When an IntCategory axis with growth=False and overflow=False is filled with values that fall outside the defined bins (which should be a valid combination, and is useful in certain contexts to 'ignore' invalid values without explicit masking of them), the result can be 0 for the entire histogram, at least when a StrCategory axis and Weight storage are used. This directly appears with using named versions of these axes types in scikit-hep/hist, and produces a stranger error in dask_histogram.

Steps to reproduce

This also includes the reproducer for hist and dask_histogram, to demonstrate some of the discrepancies

import awkward as ak
import dask_awkward as dak
import numpy as np
import hist
from hist.hist import Hist as CHist
from hist.dask import Hist as DHist
import boost_histogram as bh
from boost_histogram import Histogram as BHist
import dask

include_out_of_bounds_bin = False

mpc = ak.from_iter([-1, 93, 185, 74, 48, 67, 231, 128, 170, 213, 120, 17]*1000)
ptc = ak.Array(np.random.normal(loc=200, scale=40, size=len(mpc)))

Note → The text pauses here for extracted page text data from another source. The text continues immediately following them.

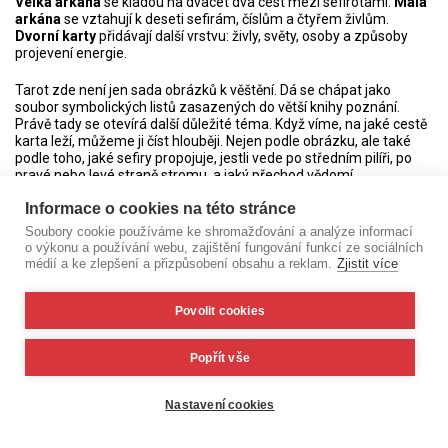
Velká arkána
se kladou na dvacet dva cest mezi sefirotami.
Malá
arkána
se vztahují k deseti sefirám, číslům a čtyřem živlům.
Dvorní karty
přidávají další vrstvu: živly, světy, osoby a způsoby
projevení energie.
Tarot zde není jen sada obrázků k věštění. Dá se chápat jako
soubor symbolických listů zasazených do větší knihy poznání.
Právě tady se otevírá další důležité téma. Když víme, na jaké cestě
karta leží, můžeme ji číst hlouběji. Nejen podle obrázku, ale také
podle toho, jaké sefiry propojuje, jestli vede po středním pilíři, po
pravé nebo levé straně stromu, a jaký přechod vědomí
představuje.
Informace o cookies na této stránce
Soubory cookie používáme ke shromažďování a analýze informací
o výkonu a používání webu, zajištění fungování funkcí ze sociálních
médií a ke zlepšení a přizpůsobení obsahu a reklam.
Zjistit více
Povolit cookies
Popřít vše
Nastavení cookies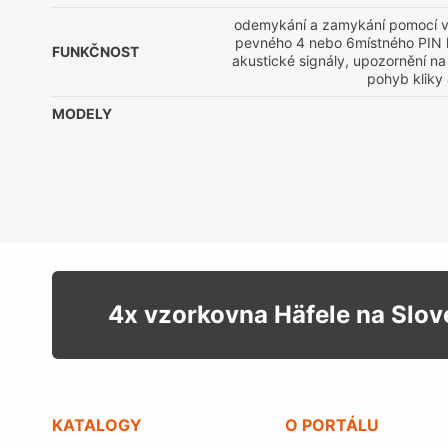
odemykání a zamykání pomocí v
pevného 4 nebo 6místného PIN 
FUNKČNOST
akustické signály, upozornění na 
pohyb kliky
MODELY
4x vzorkovna Häfele na Slo
KATALOGY
O PORTÁLU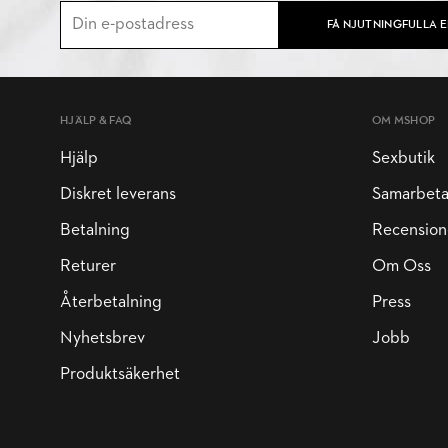
FÅ NJUTNINGFULLA 
HJÄLP & FAQ
OM MSHOP
Hjälp
Sexbutik
Diskret leverans
Samarbet
Betalning
Recension
Returer
Om Oss
Återbetalning
Press
Nyhetsbrev
Jobb
Produktsäkerhet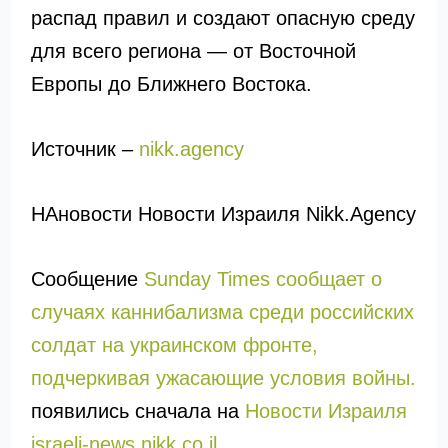
распад правил и создают опасную среду
для всего региона — от Восточной
Европы до Ближнего Востока.
Источник –
nikk.agency
НАновости Новости Израиля Nikk.Agency
Сообщение
Sunday Times сообщает о
случаях каннибализма среди российских
солдат на украинском фронте,
подчеркивая ужасающие условия войны.
появились сначала на
Новости Израиля
israeli-news.nikk.co.il
.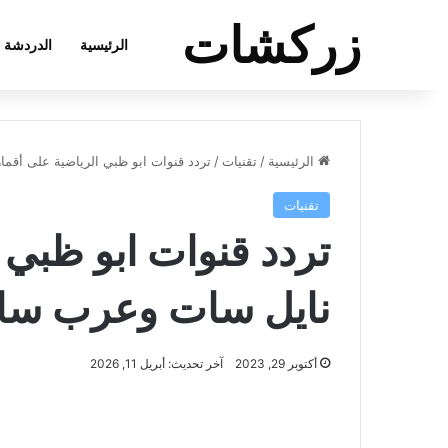
زركشات
الرئيسية
الدردشة
الرئيسية
/
تقنيات
/
تردد قنوات ابو ظبي الرياضية على أقم
تقنيات
تردد قنوات ابو ظبي 
نايل سات وعرب س
أكتوبر 29, 2023
آخر تحديث: أبريل 11, 2026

model_pointlazy = dak.from_awkward(mpc, npartitions=33)
ptlazy = dak.from_awkward(ptc, npartitions=33)
wgtlazy = ak.ones_like(model_pointlazy, dtype=float)

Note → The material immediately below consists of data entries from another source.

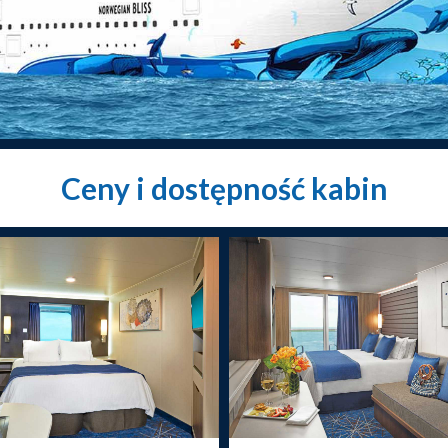
Ceny i dostępność kabin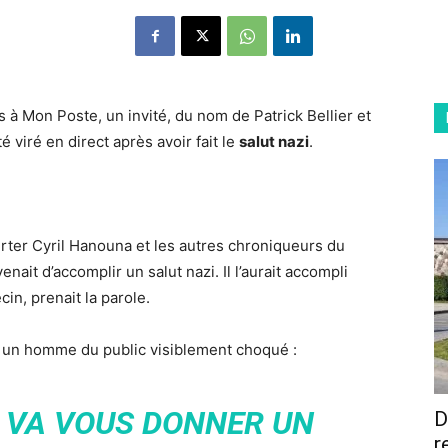
s à Mon Poste, un invité, du nom de Patrick Bellier et
viré en direct après avoir fait le
salut nazi
.
rter Cyril Hanouna et les autres chroniqueurs du
nait d’accomplir un salut nazi. Il l’aurait accompli
, prenait la parole.
à un homme du public visiblement choqué :
N VA VOUS DONNER UN
D
r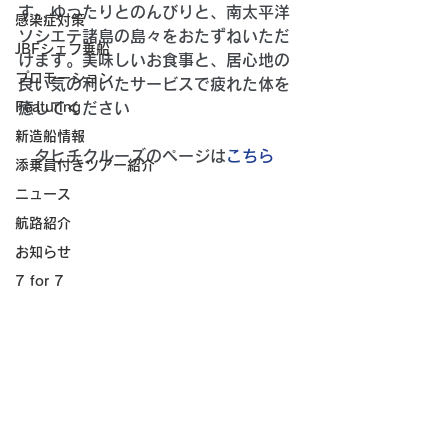
す。ゆったりとのんびりと、南太平洋
感染症対策
ソシエテ諸島の島々をおたずねいただ
JBFシェフ乗船
けます。美味しいお食事と、居心地の
プロモーション
良い気の利いたサービスで疲れた体を
Featuring
癒してください 
新造船情報
　タヒチクルーズのページは
こちら
添乗員付きツアー紹介
ニュース
航路紹介
お知らせ
7 for 7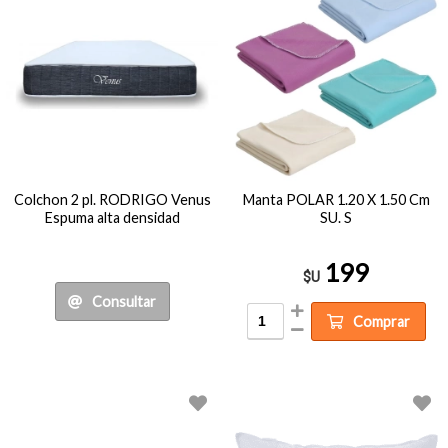
Colchon 2 pl. RODRIGO Venus
Manta POLAR 1.20 X 1.50 Cm
Espuma alta densidad
SU. S
199
$U
Consultar
Comprar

if include_out_of_bounds_bin:
    axvals = [-1, 93, 185, 74, 48, 67, 231, 128, 170, 213, 120, 17]
else:
    axvals =     [93, 185, 74, 48, 67, 231, 128, 170, 213, 120, 17]

common = [
    hist.axis.StrCategory(['nominal'], name='systematic', label='Systematic'),
    #hist.axis.Regular(100, 20, 520, name='pt', label=r'1st Jet $p_T$ [GeV]'),
    hist.storage.Weight(),
    ]

axesstor = [
    hist.axis.IntCategory(axvals,
                          name="model_point",
                          label="{'uncategorized': -1, 'TChiZH_200_74': 93, 'TChiZH_250_124': 185, 'TChiZH_300_150': 74, 'TChiZH_400_200': 48, 'TChiZH_450_300': 67, 'TChiZH_600_1': 231, 'TChiZH_600_400': 128, 'TChiZH_750_450': 170, 'TChiZH_800_200': 213, 'TChiZH_900_1': 120, 'TChiZH_1500_550': 17}::Gen Model",
                          growth=False,
                          flow=True),
] + common
axesstornoflow = [
    hist.axis.IntCategory(axvals,
                          name="model_point",
                          label="{'uncategorized': -1, 'TChiZH_200_74': 93, 'TChiZH_250_124': 185, 'TChiZH_300_150': 74, 'TChiZH_400_200': 48, 'TChiZH_450_300': 67, 'TChiZH_600_1': 231, 'TChiZH_600_400': 128, 'TChiZH_750_450': 170, 'TChiZH_800_200': 213, 'TChiZH_900_1': 120, 'TChiZH_1500_550': 17}::Gen Model",
                          growth=False,
                          flow=False),
] + common 

bint = bh.axis.IntCategory(axvals, growth=False, overflow=True)
bintnoflow = bh.axis.IntCategory(axvals, growth=False, overflow=False)
bstr = bh.axis.StrCategory(['nominal'])
bstor = bh.storage.Weight()


bhistunmasked, bhistmasked = BHist(bint, bstr, storage=bstor), BHist(bint, bstr, storage=bstor)
bhistunmaskednoflow, bhistmaskednoflow = BHist(bintnoflow, bstr, storage=bstor), BHist(bintnoflow, bstr, storage=bstor)
chistunmasked, chistmasked = CHist(*axesstor), CHist(*axesstor)
chistunmaskednoflow, chistmaskednoflow = CHist(*axesstornoflow), CHist(*axesstornoflow)
dhistunmasked, dhistmasked = DHist(*axesstor), DHist(*axesstor)
dhistunmaskednoflow, dhistmaskednoflow = DHist(*axesstornoflow), DHist(*axesstornoflow)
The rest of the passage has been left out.